Blob Blame History Raw
From eb5d21bca5c96d8483f7bba800676b339f645a37 Mon Sep 17 00:00:00 2001
From: Oliver O'Halloran <oohall@gmail.com>
Date: Thu, 29 Jun 2017 17:12:56 +1000
Subject: [PATCH] powerpc/smp: Add Power9 scheduler topology

References: bsc#1109695
Patch-mainline: v4.14-rc1
Git-commit: 96d91431d6915073c539c8bdd439b4c863148fc1

In previous generations of Power processors each core had a private L2
cache. The Power 9 processor has a slightly different design where the
L2 cache is shared among pairs of cores rather than being completely
private.

Making the scheduler aware of this cache sharing allows the scheduler to
make better migration decisions. For example, if two CPU heavy tasks
share a core then one task can be migrated to the paired core to improve
throughput. Under the existing three level topology the task could be
migrated to any core on the same chip, while with the new topology it
would be preferentially migrated to the paired core so it remains
cache-hot.

Signed-off-by: Oliver O'Halloran <oohall@gmail.com>
Signed-off-by: Michael Ellerman <mpe@ellerman.id.au>
Acked-by: Michal Suchanek <msuchanek@suse.de>
---
 arch/powerpc/kernel/smp.c | 50 ++++++++++++++++++++++++++++++++++++++++++++++-
 1 file changed, 49 insertions(+), 1 deletion(-)
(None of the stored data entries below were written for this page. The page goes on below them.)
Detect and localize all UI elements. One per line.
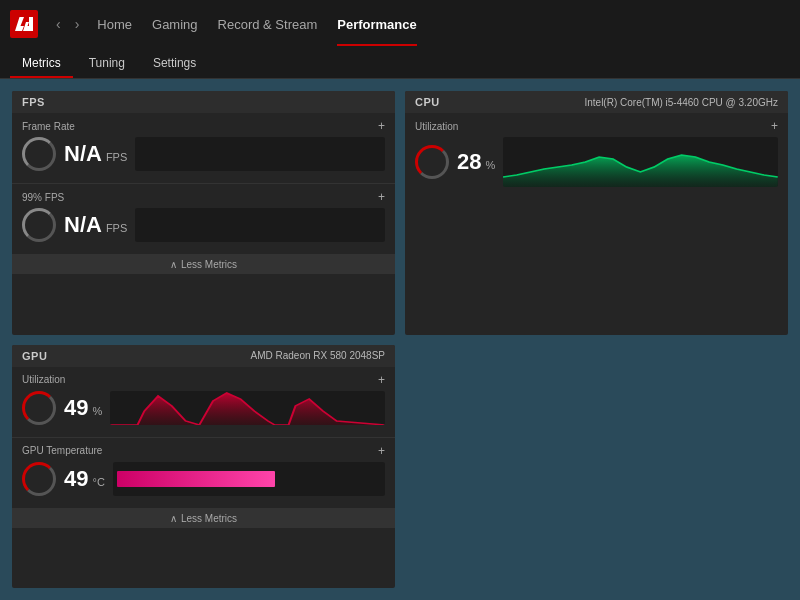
nav-performance[interactable]: Performance bbox=[337, 3, 416, 46]
gpu-temp-header: GPU Temperature + bbox=[22, 444, 385, 458]
cpu-util-label: Utilization bbox=[415, 121, 458, 132]
frame-rate-header: Frame Rate + bbox=[22, 119, 385, 133]
gpu-util-gauge bbox=[22, 391, 56, 425]
main-content: FPS Frame Rate + N/A FPS 99% FPS + bbox=[0, 79, 800, 600]
nav-gaming[interactable]: Gaming bbox=[152, 3, 198, 46]
cpu-util-value: 28 bbox=[457, 149, 481, 175]
nav-record-stream[interactable]: Record & Stream bbox=[218, 3, 318, 46]
gpu-card: GPU AMD Radeon RX 580 2048SP Utilization… bbox=[12, 345, 395, 589]
cpu-util-chart bbox=[503, 137, 778, 187]
fps99-value: N/A bbox=[64, 212, 102, 238]
frame-rate-section: Frame Rate + N/A FPS bbox=[12, 113, 395, 184]
gpu-temp-section: GPU Temperature + 49 °C bbox=[12, 438, 395, 509]
amd-logo bbox=[10, 10, 38, 38]
cpu-subtitle: Intel(R) Core(TM) i5-4460 CPU @ 3.20GHz bbox=[584, 97, 778, 108]
gpu-temp-chart bbox=[113, 462, 385, 496]
gpu-util-value-display: 49 % bbox=[64, 395, 102, 421]
gpu-util-label: Utilization bbox=[22, 374, 65, 385]
cpu-util-unit: % bbox=[485, 159, 495, 171]
gpu-less-metrics[interactable]: ∧ Less Metrics bbox=[12, 509, 395, 528]
gpu-util-unit: % bbox=[92, 405, 102, 417]
fps99-label: 99% FPS bbox=[22, 192, 64, 203]
gpu-subtitle: AMD Radeon RX 580 2048SP bbox=[250, 350, 385, 361]
gpu-less-metrics-label: Less Metrics bbox=[181, 513, 237, 524]
sub-tabs: Metrics Tuning Settings bbox=[0, 48, 800, 79]
nav-menu: Home Gaming Record & Stream Performance bbox=[97, 3, 790, 46]
frame-rate-row: N/A FPS bbox=[22, 137, 385, 171]
gpu-temp-label: GPU Temperature bbox=[22, 445, 102, 456]
cpu-card-header: CPU Intel(R) Core(TM) i5-4460 CPU @ 3.20… bbox=[405, 91, 788, 113]
gpu-util-header: Utilization + bbox=[22, 373, 385, 387]
forward-arrow[interactable]: › bbox=[71, 14, 84, 34]
gpu-util-chart bbox=[110, 391, 385, 425]
gpu-util-row: 49 % bbox=[22, 391, 385, 425]
gpu-temp-value: 49 bbox=[64, 466, 88, 492]
frame-rate-unit: FPS bbox=[106, 151, 127, 163]
fps-card-header: FPS bbox=[12, 91, 395, 113]
fps99-value-display: N/A FPS bbox=[64, 212, 127, 238]
frame-rate-value-display: N/A FPS bbox=[64, 141, 127, 167]
frame-rate-label: Frame Rate bbox=[22, 121, 75, 132]
cpu-util-gauge bbox=[415, 145, 449, 179]
cpu-util-section: Utilization + 28 % bbox=[405, 113, 788, 199]
cpu-card: CPU Intel(R) Core(TM) i5-4460 CPU @ 3.20… bbox=[405, 91, 788, 335]
fps99-chart bbox=[135, 208, 385, 242]
frame-rate-gauge bbox=[22, 137, 56, 171]
title-bar: ‹ › Home Gaming Record & Stream Performa… bbox=[0, 0, 800, 48]
fps99-gauge bbox=[22, 208, 56, 242]
gpu-temp-value-display: 49 °C bbox=[64, 466, 105, 492]
fps99-add[interactable]: + bbox=[378, 190, 385, 204]
gpu-card-header: GPU AMD Radeon RX 580 2048SP bbox=[12, 345, 395, 367]
chevron-up-icon: ∧ bbox=[170, 259, 177, 270]
tab-tuning[interactable]: Tuning bbox=[77, 48, 137, 78]
fps99-row: N/A FPS bbox=[22, 208, 385, 242]
gpu-util-chart-svg bbox=[110, 391, 385, 425]
cpu-util-row: 28 % bbox=[415, 137, 778, 187]
frame-rate-add[interactable]: + bbox=[378, 119, 385, 133]
gpu-util-add[interactable]: + bbox=[378, 373, 385, 387]
nav-arrows: ‹ › bbox=[52, 14, 83, 34]
fps-card: FPS Frame Rate + N/A FPS 99% FPS + bbox=[12, 91, 395, 335]
gpu-title: GPU bbox=[22, 350, 47, 362]
tab-settings[interactable]: Settings bbox=[141, 48, 208, 78]
svg-rect-0 bbox=[29, 17, 33, 31]
fps99-header: 99% FPS + bbox=[22, 190, 385, 204]
gpu-util-section: Utilization + 49 % bbox=[12, 367, 395, 438]
chevron-up-gpu-icon: ∧ bbox=[170, 513, 177, 524]
cpu-title: CPU bbox=[415, 96, 440, 108]
gpu-temp-add[interactable]: + bbox=[378, 444, 385, 458]
gpu-temp-gauge bbox=[22, 462, 56, 496]
fps-less-metrics[interactable]: ∧ Less Metrics bbox=[12, 255, 395, 274]
frame-rate-chart bbox=[135, 137, 385, 171]
fps99-unit: FPS bbox=[106, 222, 127, 234]
gpu-util-value: 49 bbox=[64, 395, 88, 421]
tab-metrics[interactable]: Metrics bbox=[10, 48, 73, 78]
fps-less-metrics-label: Less Metrics bbox=[181, 259, 237, 270]
cpu-util-value-display: 28 % bbox=[457, 149, 495, 175]
gpu-temp-bar-fill bbox=[117, 471, 276, 487]
back-arrow[interactable]: ‹ bbox=[52, 14, 65, 34]
cpu-util-add[interactable]: + bbox=[771, 119, 778, 133]
gpu-temp-row: 49 °C bbox=[22, 462, 385, 496]
cpu-util-header: Utilization + bbox=[415, 119, 778, 133]
fps99-section: 99% FPS + N/A FPS bbox=[12, 184, 395, 255]
cpu-chart-svg bbox=[503, 137, 778, 187]
gpu-temp-unit: °C bbox=[92, 476, 104, 488]
frame-rate-value: N/A bbox=[64, 141, 102, 167]
fps-title: FPS bbox=[22, 96, 45, 108]
nav-home[interactable]: Home bbox=[97, 3, 132, 46]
diff --git a/arch/powerpc/kernel/smp.c b/arch/powerpc/kernel/smp.c
index 595cf1b0869e..dbb6b8c4ece6 100644
--- a/arch/powerpc/kernel/smp.c
+++ b/arch/powerpc/kernel/smp.c
@@ -939,6 +939,8 @@ static void add_cpu_to_masks(int cpu)
 			set_cpus_related(cpu, i, cpu_core_mask);
 }
 
+static bool shared_caches;
+
 /* Activate a secondary processor. */
 void start_secondary(void *unused)
 {
@@ -968,6 +970,13 @@ void start_secondary(void *unused)
 	/* Update topology CPU masks */
 	add_cpu_to_masks(cpu);
 
+	/*
+	 * Check for any shared caches. Note that this must be done on a
+	 * per-core basis because one core in the pair might be disabled.
+	 */
+	if (!cpumask_equal(cpu_l2_cache_mask(cpu), cpu_sibling_mask(cpu)))
+		shared_caches = true;
+
 	set_numa_node(numa_cpu_lookup_table[cpu]);
 	set_numa_mem(local_memory_node(numa_cpu_lookup_table[cpu]));
 
@@ -1012,6 +1021,35 @@ static struct sched_domain_topology_level powerpc_topology[] = {
 	{ NULL, },
 };
 
+/*
+ * P9 has a slightly odd architecture where pairs of cores share an L2 cache.
+ * This topology makes it *much* cheaper to migrate tasks between adjacent cores
+ * since the migrated task remains cache hot. We want to take advantage of this
+ * at the scheduler level so an extra topology level is required.
+ */
+static int powerpc_shared_cache_flags(void)
+{
+	return SD_SHARE_PKG_RESOURCES;
+}
+
+/*
+ * We can't just pass cpu_l2_cache_mask() directly because
+ * returns a non-const pointer and the compiler barfs on that.
+ */
+static const struct cpumask *shared_cache_mask(int cpu)
+{
+	return cpu_l2_cache_mask(cpu);
+}
+
+static struct sched_domain_topology_level power9_topology[] = {
+#ifdef CONFIG_SCHED_SMT
+	{ cpu_smt_mask, powerpc_smt_flags, SD_INIT_NAME(SMT) },
+#endif
+	{ shared_cache_mask, powerpc_shared_cache_flags, SD_INIT_NAME(CACHE) },
+	{ cpu_cpu_mask, SD_INIT_NAME(DIE) },
+	{ NULL, },
+};
+
 static __init long smp_setup_cpu_workfn(void *data __always_unused)
 {
 	smp_ops->setup_cpu(boot_cpuid);
@@ -1033,7 +1071,17 @@ void __init smp_cpus_done(unsigned int max_cpus)
 
 	dump_numa_cpu_topology();
 
-	set_sched_topology(powerpc_topology);
+	/*
+	 * If any CPU detects that it's sharing a cache with another CPU then
+	 * use the deeper topology that is aware of this sharing.
+	 */
+	if (shared_caches) {
+		pr_info("Using shared cache scheduler topology\n");
+		set_sched_topology(power9_topology);
+	} else {
+		pr_info("Using standard scheduler topology\n");
+		set_sched_topology(powerpc_topology);
+	}
 }
 
 #ifdef CONFIG_HOTPLUG_CPU
-- 
2.13.7